EXERCISE INSTRUCTIONS: Gather up every line from the entries below that uses the word "Option".

(Data items)
__________
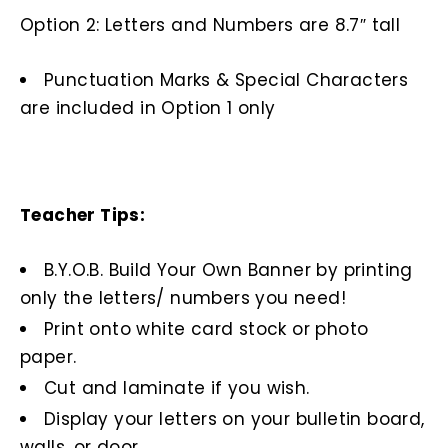
Option 2: Letters and Numbers are 8.7″ tall
Punctuation Marks & Special Characters
are included in Option 1 only
Teacher Tips:
B.Y.O.B. Build Your Own Banner by printing
only the letters/ numbers you need!
Print onto white card stock or photo
paper.
Cut and laminate if you wish.
Display your letters on your bulletin board,
walls, or door.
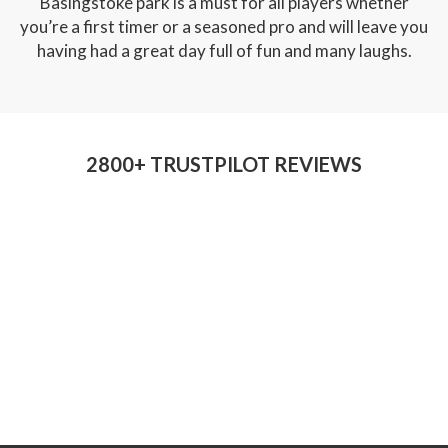
Basingstoke park is a must for all players whether
you’re a first timer or a seasoned pro and will leave you
having had a great day full of fun and many laughs.
2800+ TRUSTPILOT REVIEWS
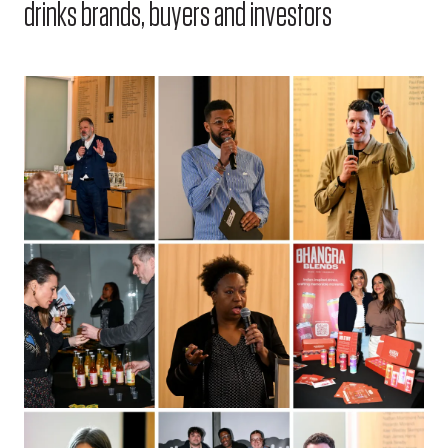
drinks brands, buyers and investors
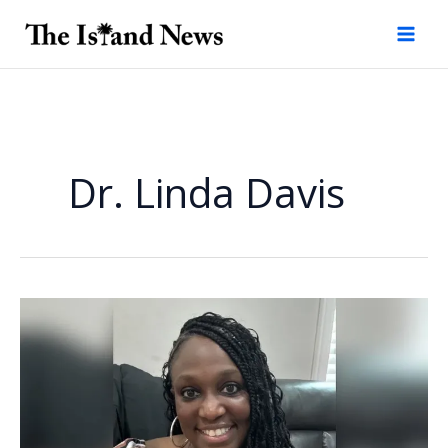
Skip
to
content
Dr. Linda Davis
__________
RESULT BELOW:
Option 2: Letters and Numbers are 8.7″ tall
are included in Option 1 only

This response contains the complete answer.